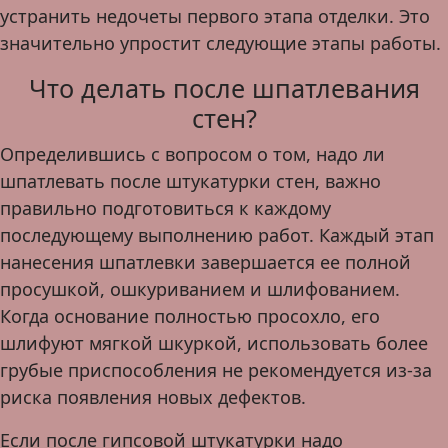
устранить недочеты первого этапа отделки. Это
значительно упростит следующие этапы работы.
Что делать после шпатлевания
стен?
Определившись с вопросом о том, надо ли
шпатлевать после штукатурки стен, важно
правильно подготовиться к каждому
последующему выполнению работ. Каждый этап
нанесения шпатлевки завершается ее полной
просушкой, ошкуриванием и шлифованием.
Когда основание полностью просохло, его
шлифуют мягкой шкуркой, использовать более
грубые приспособления не рекомендуется из-за
риска появления новых дефектов.
Если после гипсовой штукатурки надо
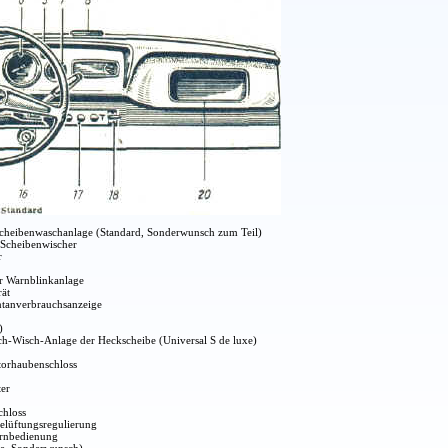
heibenwaschanlage (Standard, Sonderwunsch zum Teil)
 Scheibenwischer
r
ür Warnblinkanlage
ät
tanverbrauchsanzeige
)
ch-Wisch-Anlage der Heckscheibe (Universal S de luxe)
torhaubenschloss
ter
chloss
elüftungsregulierung
ernbedienung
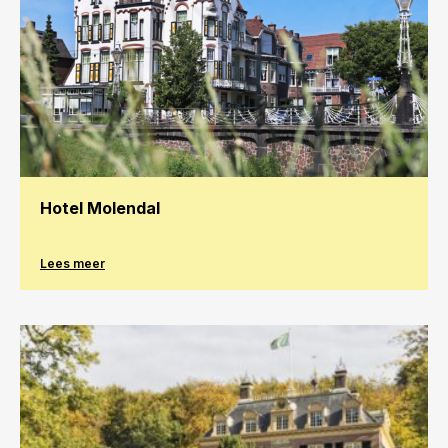
Hotel Molendal
Lees meer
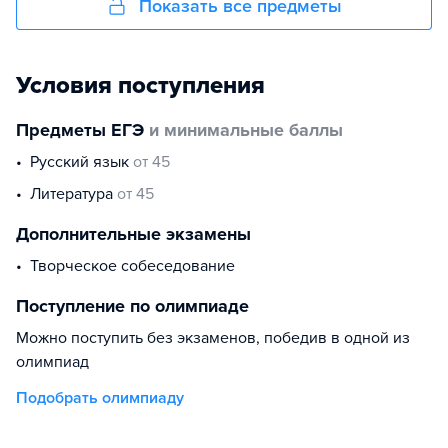
Показать все предметы
Условия поступления
Предметы ЕГЭ
и минимальные баллы
русский язык
от 45
литература
от 45
Дополнительные экзамены
творческое собеседование
Поступление по олимпиаде
Можно поступить без экзаменов, победив в одной из
олимпиад
Подобрать олимпиаду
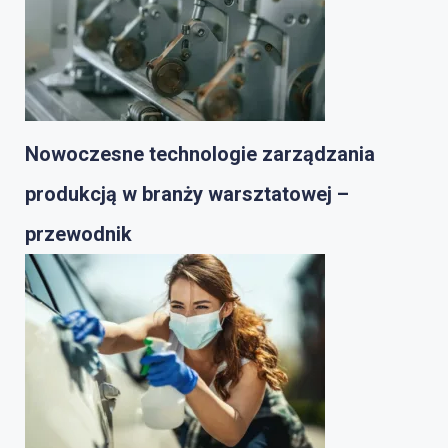
Nowoczesne technologie zarządzania
produkcją w branży warsztatowej –
przewodnik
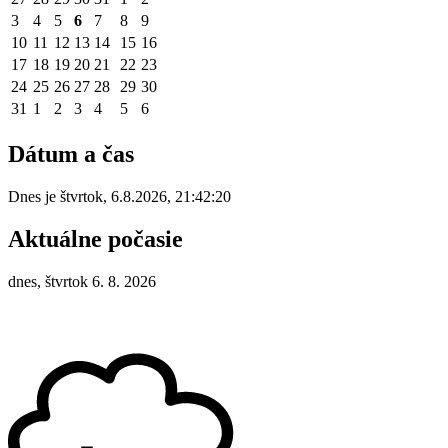
3
4
5
6
7
8
9
10
11
12
13
14
15
16
17
18
19
20
21
22
23
24
25
26
27
28
29
30
31
1
2
3
4
5
6
Dátum a čas
Dnes je
štvrtok
,
6.8.2026
,
21:42:20
Aktuálne počasie
dnes, štvrtok 6. 8. 2026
______
- [TASK GOAL] Skipping all pictures, set the listing down exactly as written.

- [TASK SOLUTION]
устранить недочеты первого этапа отделки. Это
значительно упростит следующие этапы работы.
Что делать после шпатлевания
стен?
Определившись с вопросом о том, надо ли
шпатлевать после штукатурки стен, важно
правильно подготовиться к каждому
последующему выполнению работ. Каждый этап
нанесения шпатлевки завершается ее полной
просушкой, ошкуриванием и шлифованием.
Когда основание полностью просохло, его
шлифуют мягкой шкуркой, использовать более
грубые приспособления не рекомендуется из-за
риска появления новых дефектов.
Если после гипсовой штукатурки надо
heibenwaschanlage (Standard, Sonderwunsch zum Teil)
 Scheibenwischer
r
ür Warnblinkanlage
ät
tanverbrauchsanzeige
)
ch-Wisch-Anlage der Heckscheibe (Universal S de luxe)
torhaubenschloss
ter
chloss
elüftungsregulierung
ernbedienung
Hotel Molendal
Lees meer
Показать все предметы
Условия поступления
Предметы ЕГЭ
и минимальные баллы
русский язык
от 45
литература
от 45
Дополнительные экзамены
творческое собеседование
Поступление по олимпиаде
Можно поступить без экзаменов, победив в одной из
олимпиад
Подобрать олимпиаду
Nowoczesne technologie zarządzania
produkcją w branży warsztatowej –
przewodnik
3
4
5
6
7
8
9
10
11
12
13
14
15
16
17
18
19
20
21
22
23
24
25
26
27
28
29
30
31
1
2
3
4
5
6
Dátum a čas
Dnes je
štvrtok
,
6.8.2026
,
21:42:20
Aktuálne počasie
dnes, štvrtok 6. 8. 2026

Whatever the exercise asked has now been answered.